Chen J, Gall M A, Yokoyama H, Jensen J S, Deckert M, Parving H H
Steno Diabetes Center, Gentofte, Denmark.
Diabetes Care. 1996 Feb;19(2):130-4. doi: 10.2337/diacare.19.2.130.
Raised serum sialic acid concentration is a strong predictor of cardiovascular mortality in the general white population. A progressive increase in cardiovascular morbidity and mortality takes place in relation to increasing albuminuria in NIDDM patients. Therefore, we investigated the potential association between serum sialic acid and micro- and macroangiopathy in NIDDM patients.
We studied a prevalence cohort of all white NIDDM patients < 76 years of age attending a diabetic clinic during 1 year. Of the patients, 319 had normoalbuminuria, 148 had microalbuminuria, and 75 had macroalbuminuria (diabetic nephropathy was in 47 of 75 patients); 66 nondiabetic age- and sex-matched subjects acted as a control group. Blood samples were taken for measurements of sialic acid, lipids, creatinine, and HbA1C. Retinopathy was assessed by funduscopy. The prevalence of cardiovascular disease was based on Minnesota-coded electrocardiograms and the World Health Organization cardiovascular questionnaire.

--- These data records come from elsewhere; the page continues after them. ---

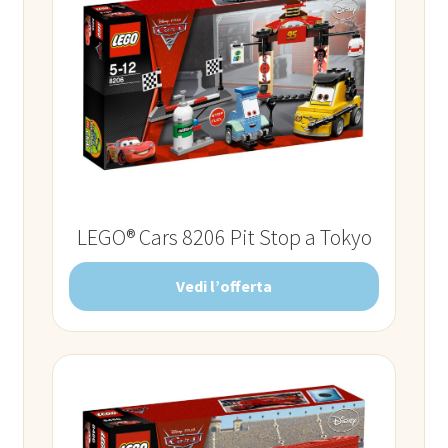
LEGO® Cars 8206 Pit Stop a Tokyo
Vedi l’offerta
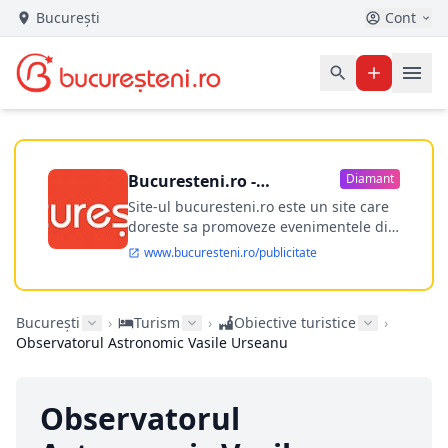
București
Cont
Bucuresteni.ro -
Diamant
publicitate online
Site-ul bucuresteni.ro este un site care
doreste sa promoveze evenimentele din
Bucuresti si nu numai, sa puna la
www.bucuresteni.ro/publicitate
dispozitia utilizatorului cea mai
performanta harta electronica a
Bucuresti-ului, si in acelasi timp sa
București
›
Turism
›
Obiective turistice
›
ofere posibilitatea firmel...
Observatorul Astronomic Vasile Urseanu
Observatorul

A progressive raise in serum sialic acid was demonstrated with an increasing urinary albumin excretion rate: [median (range)] 2.02 (1.55-2.63); 2.42 (1.47-6.48); 2.67 (1.57-5.86), and 2.95 (1.52-7.86) mmol/l in nondiabetic subjects, NIDDM patients with normoalbuminuria, microalbuminuria, and diabetic nephropathy, respectively (P < 0.05 or less for differences between groups). Multiple linear regression analysis showed that serum cholesterol concentration, serum HDL cholesterol concentration, BMI, albuminuria, smoking, and cardiovascular disease correlate independently with logarithmic (10) serum sialic acid concentration.
Our study revealed a progressive raise in serum sialic acid with increasing urinary albumin excretion rate in NIDDM patients. Furthermore, several modifiable cardiovascular risk factors were associated with serum sialic acid.

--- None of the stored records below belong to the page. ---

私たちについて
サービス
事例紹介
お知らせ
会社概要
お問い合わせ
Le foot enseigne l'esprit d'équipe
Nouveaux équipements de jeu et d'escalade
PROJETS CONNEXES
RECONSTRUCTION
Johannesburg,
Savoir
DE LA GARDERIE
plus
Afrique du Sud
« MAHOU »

血清唾液酸浓度升高是一般白人人群心血管死亡率的有力预测指标。2型糖尿病(NIDDM)患者心血管发病率和死亡率随着蛋白尿增加而逐渐上升。因此,我们研究了NIDDM患者血清唾液酸与微血管和大血管病变之间的潜在关联。
我们研究了某糖尿病诊所1年内所有年龄小于76岁的白人NIDDM患者的现患队列。其中,319例患者为正常白蛋白尿,148例为微量白蛋白尿,75例为大量白蛋白尿(75例患者中有47例患有糖尿病肾病);66例年龄和性别匹配的非糖尿病受试者作为对照组。采集血样检测唾液酸、血脂、肌酐和糖化血红蛋白(HbA1C)。通过眼底镜检查评估视网膜病变。心血管疾病患病率基于明尼苏达编码心电图和世界卫生组织心血管问卷。

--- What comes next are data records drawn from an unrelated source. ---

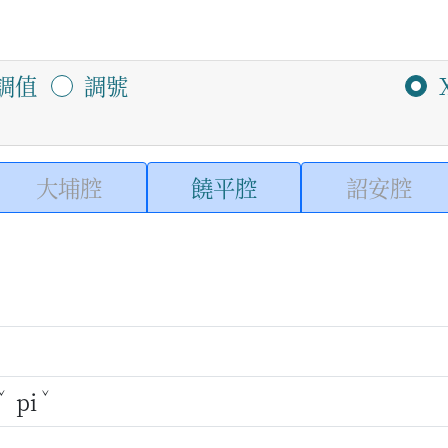
調值
調號
大埔腔
饒平腔
詔安腔
ˇ
ˇ
pi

随着尿白蛋白排泄率增加,血清唾液酸呈逐渐升高趋势:非糖尿病受试者、NIDDM正常白蛋白尿患者、微量白蛋白尿患者及糖尿病肾病患者的血清唾液酸浓度分别为[中位数(范围)]2.02(1.55 - 2.63);2.42(1.47 - 6.48);2.67(1.57 - 5.86)和2.95(1.52 - 7.86)mmol/L(组间差异P < 0.05或更小)。多元线性回归分析显示,血清胆固醇浓度、血清高密度脂蛋白胆固醇浓度、体重指数(BMI)、蛋白尿、吸烟和心血管疾病与对数(10)血清唾液酸浓度独立相关。
我们的研究显示,NIDDM患者血清唾液酸随着尿白蛋白排泄率增加而逐渐升高。此外,几种可改变的心血管危险因素与血清唾液酸相关。